— Directions —
From the listing below, return each line that includes "ومرتزقتهم".

[[ Data for review open ]]

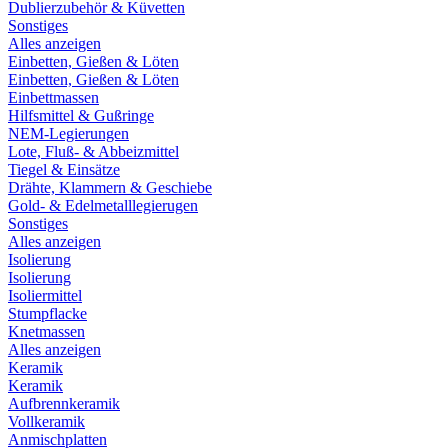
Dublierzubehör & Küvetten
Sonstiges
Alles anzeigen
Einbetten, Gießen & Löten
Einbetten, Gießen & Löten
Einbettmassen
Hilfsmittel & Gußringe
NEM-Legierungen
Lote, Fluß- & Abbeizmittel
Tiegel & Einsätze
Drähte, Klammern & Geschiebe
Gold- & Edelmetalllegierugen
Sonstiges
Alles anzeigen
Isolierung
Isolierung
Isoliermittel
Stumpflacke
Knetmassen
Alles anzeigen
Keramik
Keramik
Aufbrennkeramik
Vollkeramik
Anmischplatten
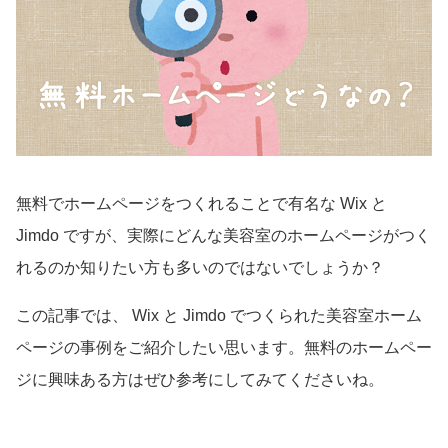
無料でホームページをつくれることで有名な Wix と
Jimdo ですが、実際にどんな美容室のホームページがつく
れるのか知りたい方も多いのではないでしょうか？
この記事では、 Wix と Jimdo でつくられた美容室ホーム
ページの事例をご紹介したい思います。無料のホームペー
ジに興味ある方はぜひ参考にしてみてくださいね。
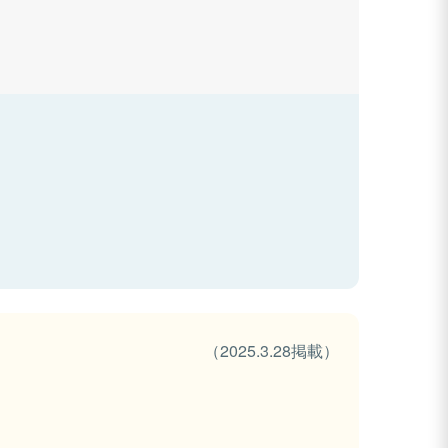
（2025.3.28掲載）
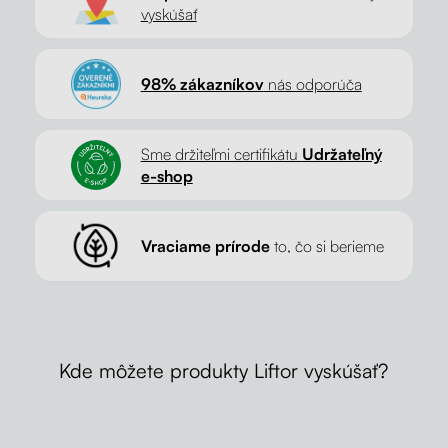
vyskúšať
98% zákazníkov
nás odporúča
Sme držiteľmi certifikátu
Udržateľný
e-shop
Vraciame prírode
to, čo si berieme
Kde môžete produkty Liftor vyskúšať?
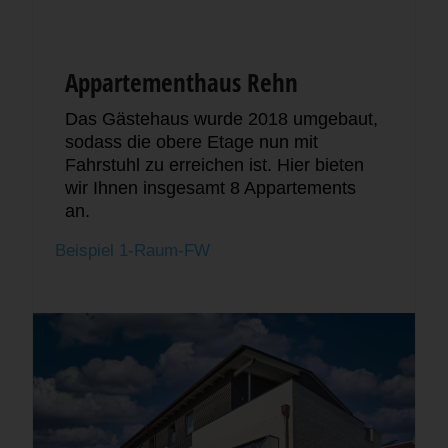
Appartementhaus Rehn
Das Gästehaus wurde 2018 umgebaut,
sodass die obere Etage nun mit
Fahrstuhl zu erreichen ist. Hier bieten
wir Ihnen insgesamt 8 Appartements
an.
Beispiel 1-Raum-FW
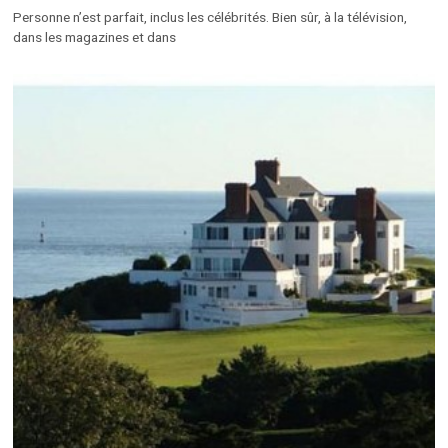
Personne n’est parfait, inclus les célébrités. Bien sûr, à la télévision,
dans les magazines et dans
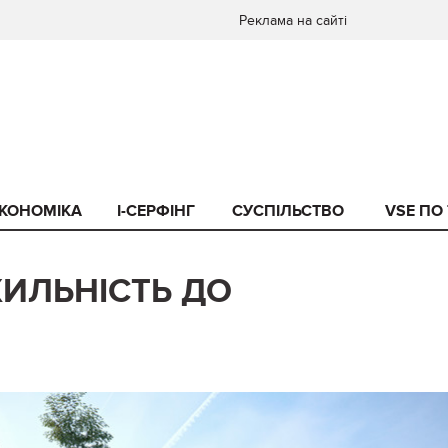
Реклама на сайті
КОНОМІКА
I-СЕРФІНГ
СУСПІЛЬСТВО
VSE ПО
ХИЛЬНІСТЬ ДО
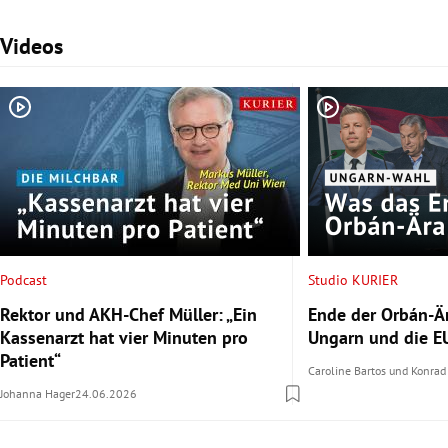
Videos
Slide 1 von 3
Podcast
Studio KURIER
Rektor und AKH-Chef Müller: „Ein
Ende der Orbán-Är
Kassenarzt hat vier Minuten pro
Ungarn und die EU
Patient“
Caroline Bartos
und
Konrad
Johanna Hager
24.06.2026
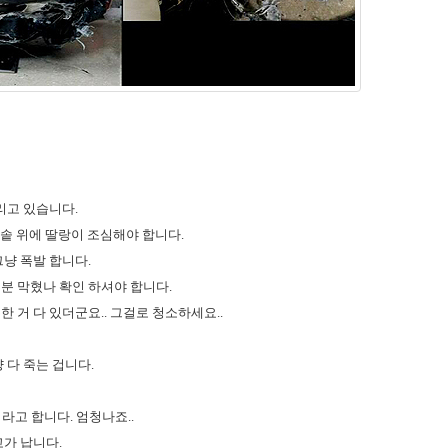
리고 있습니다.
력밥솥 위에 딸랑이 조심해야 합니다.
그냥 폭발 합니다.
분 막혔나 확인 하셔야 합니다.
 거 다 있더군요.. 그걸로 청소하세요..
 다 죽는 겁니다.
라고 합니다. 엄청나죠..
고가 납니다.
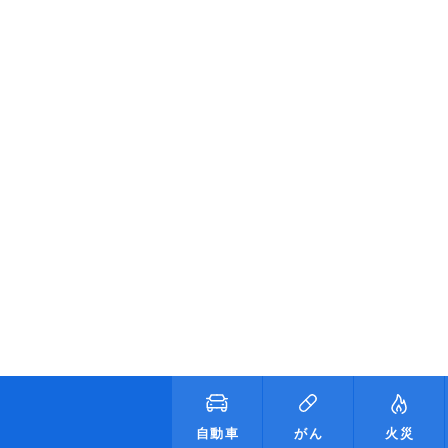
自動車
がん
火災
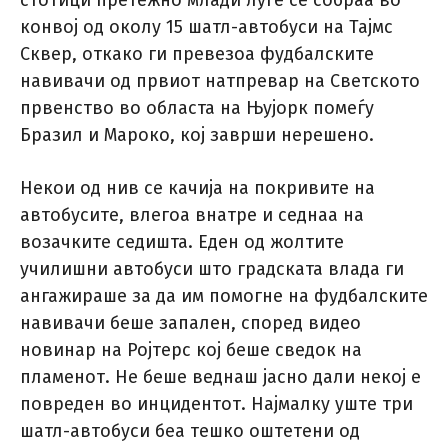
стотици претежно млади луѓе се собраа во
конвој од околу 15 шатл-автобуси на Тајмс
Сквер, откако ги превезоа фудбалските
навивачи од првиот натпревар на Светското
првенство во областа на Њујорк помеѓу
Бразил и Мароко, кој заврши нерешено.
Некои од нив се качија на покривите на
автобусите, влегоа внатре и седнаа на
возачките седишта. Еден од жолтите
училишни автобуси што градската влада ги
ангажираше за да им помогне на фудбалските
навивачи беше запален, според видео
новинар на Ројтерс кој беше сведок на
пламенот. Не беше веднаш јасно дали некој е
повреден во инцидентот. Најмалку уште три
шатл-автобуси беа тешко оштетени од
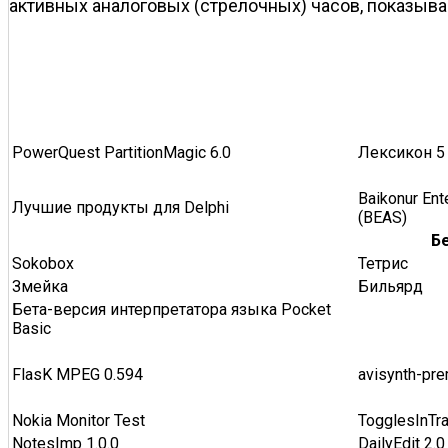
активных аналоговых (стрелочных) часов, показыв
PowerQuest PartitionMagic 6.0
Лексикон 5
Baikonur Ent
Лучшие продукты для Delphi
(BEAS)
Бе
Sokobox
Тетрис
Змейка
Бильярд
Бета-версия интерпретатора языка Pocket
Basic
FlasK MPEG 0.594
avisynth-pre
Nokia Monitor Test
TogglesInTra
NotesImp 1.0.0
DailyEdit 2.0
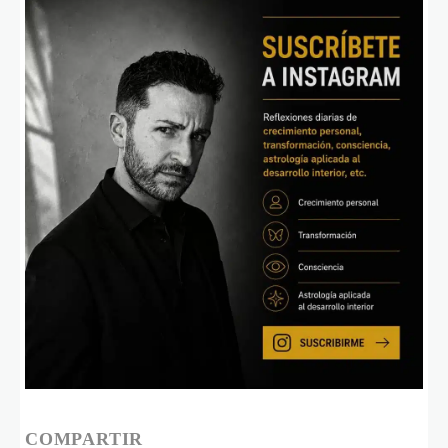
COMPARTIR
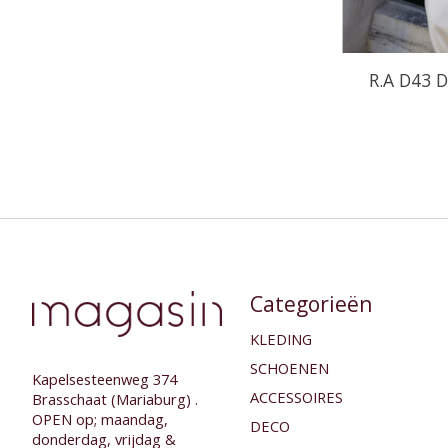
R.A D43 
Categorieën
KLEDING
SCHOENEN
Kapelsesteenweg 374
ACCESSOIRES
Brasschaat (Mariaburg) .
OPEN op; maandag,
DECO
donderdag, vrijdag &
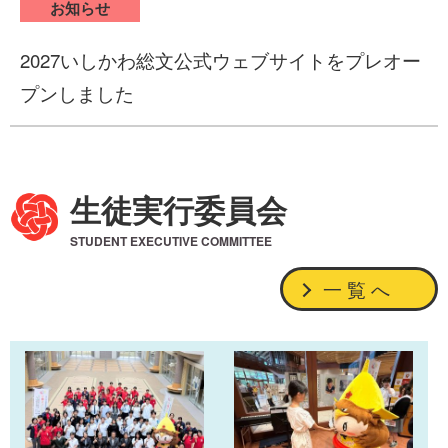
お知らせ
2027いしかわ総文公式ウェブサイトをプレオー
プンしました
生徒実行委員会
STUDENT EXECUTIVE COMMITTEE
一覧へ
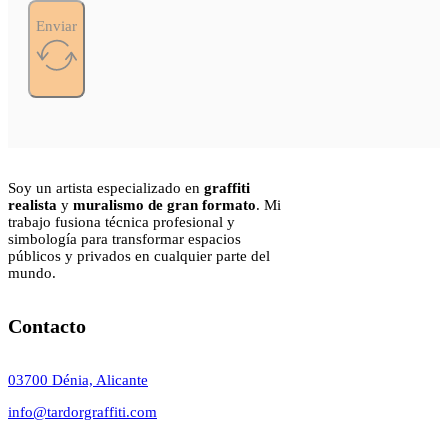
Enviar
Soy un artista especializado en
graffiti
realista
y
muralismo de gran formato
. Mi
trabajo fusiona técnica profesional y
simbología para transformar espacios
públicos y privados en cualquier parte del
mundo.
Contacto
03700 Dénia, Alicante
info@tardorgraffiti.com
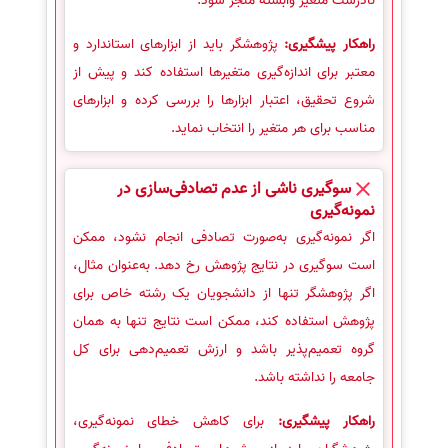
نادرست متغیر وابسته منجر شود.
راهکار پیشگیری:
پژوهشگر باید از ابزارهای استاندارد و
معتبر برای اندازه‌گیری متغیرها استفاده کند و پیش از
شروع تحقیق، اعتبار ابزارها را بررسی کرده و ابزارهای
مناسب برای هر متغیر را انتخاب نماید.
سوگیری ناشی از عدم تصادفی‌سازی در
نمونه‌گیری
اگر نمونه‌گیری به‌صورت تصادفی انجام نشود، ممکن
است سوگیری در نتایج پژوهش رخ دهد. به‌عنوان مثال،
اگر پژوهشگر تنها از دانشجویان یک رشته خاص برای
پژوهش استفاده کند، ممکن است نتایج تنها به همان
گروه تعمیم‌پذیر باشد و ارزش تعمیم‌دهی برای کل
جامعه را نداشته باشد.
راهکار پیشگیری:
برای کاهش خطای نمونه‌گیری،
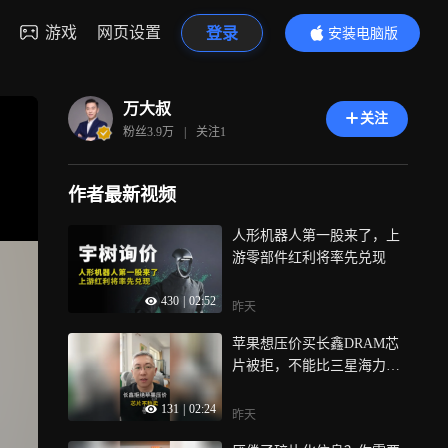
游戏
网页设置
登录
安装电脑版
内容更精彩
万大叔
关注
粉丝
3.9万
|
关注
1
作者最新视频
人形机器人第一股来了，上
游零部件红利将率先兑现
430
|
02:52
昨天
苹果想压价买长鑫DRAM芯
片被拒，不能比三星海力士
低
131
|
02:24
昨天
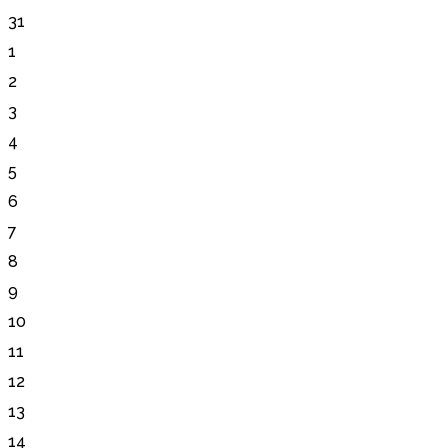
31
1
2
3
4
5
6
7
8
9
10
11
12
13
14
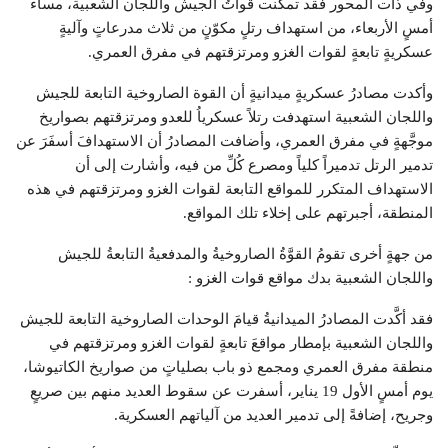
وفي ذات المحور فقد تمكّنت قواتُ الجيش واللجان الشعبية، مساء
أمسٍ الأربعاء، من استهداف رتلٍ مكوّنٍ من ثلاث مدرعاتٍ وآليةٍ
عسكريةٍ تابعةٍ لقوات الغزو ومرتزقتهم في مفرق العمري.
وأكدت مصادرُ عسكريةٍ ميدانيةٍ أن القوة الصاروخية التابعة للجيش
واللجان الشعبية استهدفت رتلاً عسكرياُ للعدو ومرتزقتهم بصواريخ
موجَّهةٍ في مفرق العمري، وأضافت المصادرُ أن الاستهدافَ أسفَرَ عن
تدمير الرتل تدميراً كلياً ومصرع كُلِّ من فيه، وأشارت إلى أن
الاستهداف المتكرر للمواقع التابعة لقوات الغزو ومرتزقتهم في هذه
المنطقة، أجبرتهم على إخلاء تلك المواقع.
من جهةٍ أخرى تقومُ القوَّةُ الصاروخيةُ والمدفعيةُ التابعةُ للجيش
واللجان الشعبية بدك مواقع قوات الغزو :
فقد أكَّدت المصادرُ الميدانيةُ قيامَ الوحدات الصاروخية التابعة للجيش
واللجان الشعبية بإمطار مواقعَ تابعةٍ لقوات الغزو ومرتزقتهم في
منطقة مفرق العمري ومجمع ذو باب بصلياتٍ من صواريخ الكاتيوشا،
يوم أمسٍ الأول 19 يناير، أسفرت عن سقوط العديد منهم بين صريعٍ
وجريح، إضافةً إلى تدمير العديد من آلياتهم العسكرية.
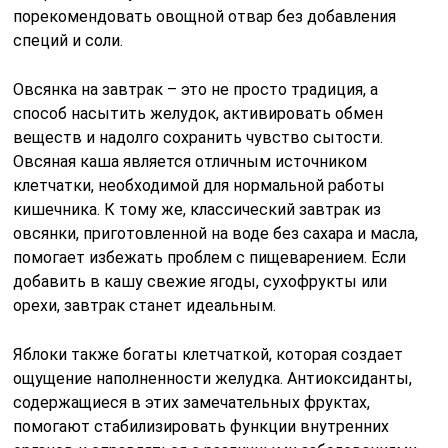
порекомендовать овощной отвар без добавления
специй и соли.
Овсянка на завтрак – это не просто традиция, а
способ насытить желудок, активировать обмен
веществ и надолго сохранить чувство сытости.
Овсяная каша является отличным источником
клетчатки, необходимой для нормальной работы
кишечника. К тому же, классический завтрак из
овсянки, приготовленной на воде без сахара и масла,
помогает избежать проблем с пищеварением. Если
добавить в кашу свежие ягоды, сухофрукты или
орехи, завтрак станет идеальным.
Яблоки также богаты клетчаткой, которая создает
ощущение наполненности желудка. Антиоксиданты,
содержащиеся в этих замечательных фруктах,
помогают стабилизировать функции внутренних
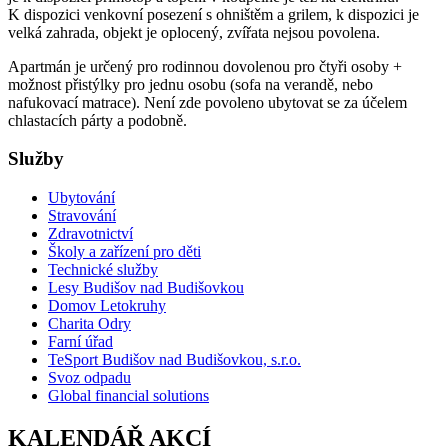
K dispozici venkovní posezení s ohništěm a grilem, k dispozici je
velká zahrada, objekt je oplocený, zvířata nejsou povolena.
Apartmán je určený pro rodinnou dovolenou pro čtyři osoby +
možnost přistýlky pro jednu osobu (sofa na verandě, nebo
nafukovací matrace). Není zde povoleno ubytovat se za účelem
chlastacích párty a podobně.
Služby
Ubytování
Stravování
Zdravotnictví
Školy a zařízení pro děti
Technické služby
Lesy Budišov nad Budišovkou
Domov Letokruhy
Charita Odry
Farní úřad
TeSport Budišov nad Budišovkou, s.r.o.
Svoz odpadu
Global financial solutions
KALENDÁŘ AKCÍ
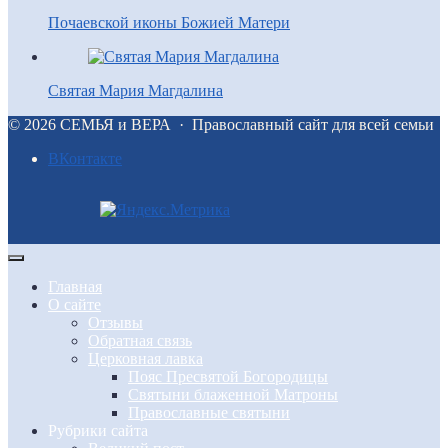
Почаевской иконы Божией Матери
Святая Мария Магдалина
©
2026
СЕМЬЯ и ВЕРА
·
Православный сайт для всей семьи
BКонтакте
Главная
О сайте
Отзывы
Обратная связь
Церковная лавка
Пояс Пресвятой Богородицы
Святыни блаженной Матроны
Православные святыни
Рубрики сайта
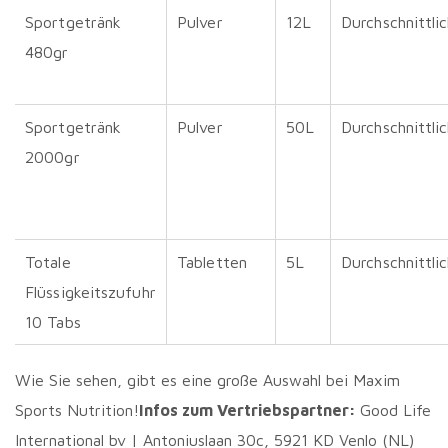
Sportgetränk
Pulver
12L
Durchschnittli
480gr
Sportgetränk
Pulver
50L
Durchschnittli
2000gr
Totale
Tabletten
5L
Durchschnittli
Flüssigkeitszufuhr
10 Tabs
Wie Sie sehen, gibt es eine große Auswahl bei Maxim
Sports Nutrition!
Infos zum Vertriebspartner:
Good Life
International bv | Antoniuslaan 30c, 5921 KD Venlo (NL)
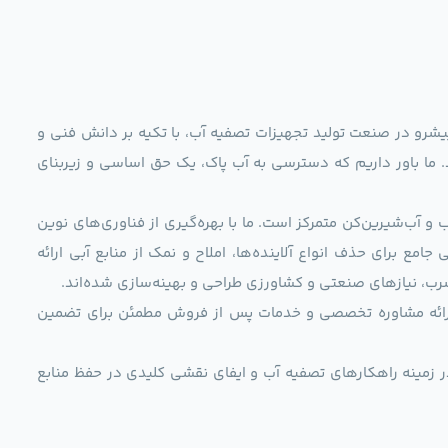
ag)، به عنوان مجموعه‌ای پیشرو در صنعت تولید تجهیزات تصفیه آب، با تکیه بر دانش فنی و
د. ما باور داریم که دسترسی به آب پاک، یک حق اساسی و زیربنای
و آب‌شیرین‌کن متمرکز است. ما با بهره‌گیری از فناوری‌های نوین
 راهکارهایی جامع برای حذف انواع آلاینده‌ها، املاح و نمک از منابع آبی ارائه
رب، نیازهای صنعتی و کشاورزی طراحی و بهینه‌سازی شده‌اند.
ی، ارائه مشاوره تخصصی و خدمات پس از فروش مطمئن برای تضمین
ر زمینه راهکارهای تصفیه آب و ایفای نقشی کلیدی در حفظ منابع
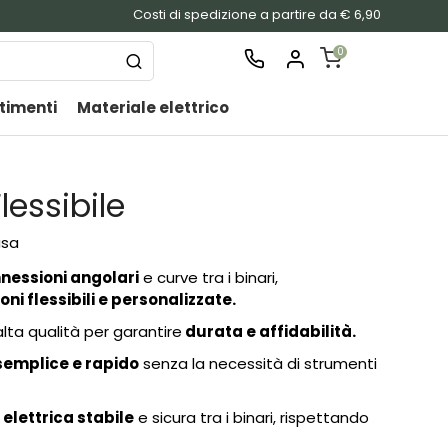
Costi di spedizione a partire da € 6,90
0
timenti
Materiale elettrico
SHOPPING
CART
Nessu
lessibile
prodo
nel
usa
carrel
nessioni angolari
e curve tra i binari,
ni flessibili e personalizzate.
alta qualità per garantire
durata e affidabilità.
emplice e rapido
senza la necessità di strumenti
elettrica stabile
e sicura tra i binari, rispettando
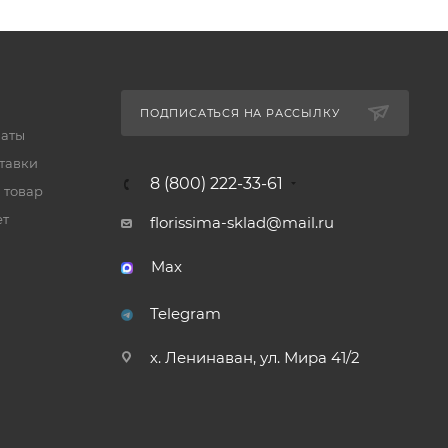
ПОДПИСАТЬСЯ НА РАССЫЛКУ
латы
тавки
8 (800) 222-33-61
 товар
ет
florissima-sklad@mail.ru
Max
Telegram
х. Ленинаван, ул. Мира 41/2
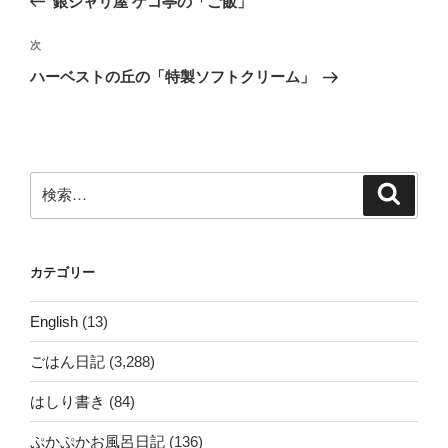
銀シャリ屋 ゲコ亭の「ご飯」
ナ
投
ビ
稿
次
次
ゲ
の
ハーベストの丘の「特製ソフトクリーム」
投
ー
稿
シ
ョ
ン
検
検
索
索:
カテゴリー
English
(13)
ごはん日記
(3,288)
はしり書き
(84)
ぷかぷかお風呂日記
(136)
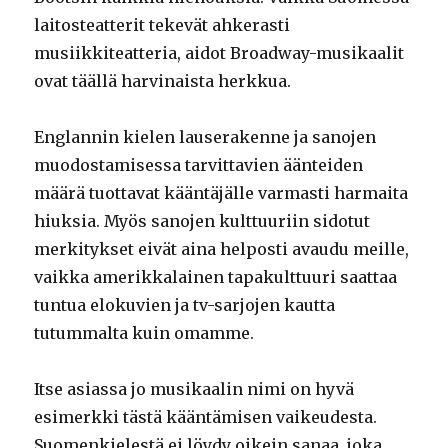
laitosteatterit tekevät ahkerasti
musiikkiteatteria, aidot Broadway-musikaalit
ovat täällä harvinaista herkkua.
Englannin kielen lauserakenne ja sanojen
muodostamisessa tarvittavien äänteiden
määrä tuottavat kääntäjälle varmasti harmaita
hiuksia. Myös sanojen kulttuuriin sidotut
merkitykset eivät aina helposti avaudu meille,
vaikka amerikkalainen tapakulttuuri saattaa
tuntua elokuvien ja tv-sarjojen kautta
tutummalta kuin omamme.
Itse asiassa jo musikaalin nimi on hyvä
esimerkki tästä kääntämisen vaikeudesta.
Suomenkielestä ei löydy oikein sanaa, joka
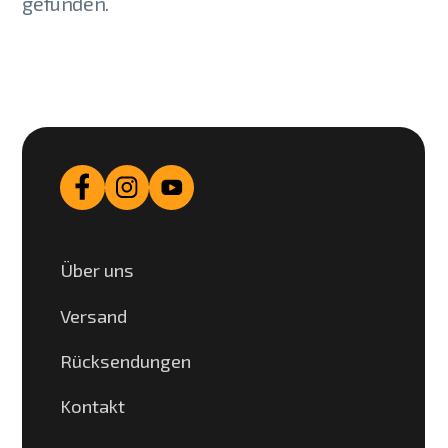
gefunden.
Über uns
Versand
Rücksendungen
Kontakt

[[ Data for review closed ]]

— Exercise output —
عسكريةٍ تابعةٍ لقوات الغزو ومرتزقتهم في مفرق العمري.
واللجان الشعبية استهدفت رتلاً عسكرياُ للعدو ومرتزقتهم بصواريخ
الاستهداف المتكرر للمواقع التابعة لقوات الغزو ومرتزقتهم في هذه
واللجان الشعبية بإمطار مواقعَ تابعةٍ لقوات الغزو ومرتزقتهم في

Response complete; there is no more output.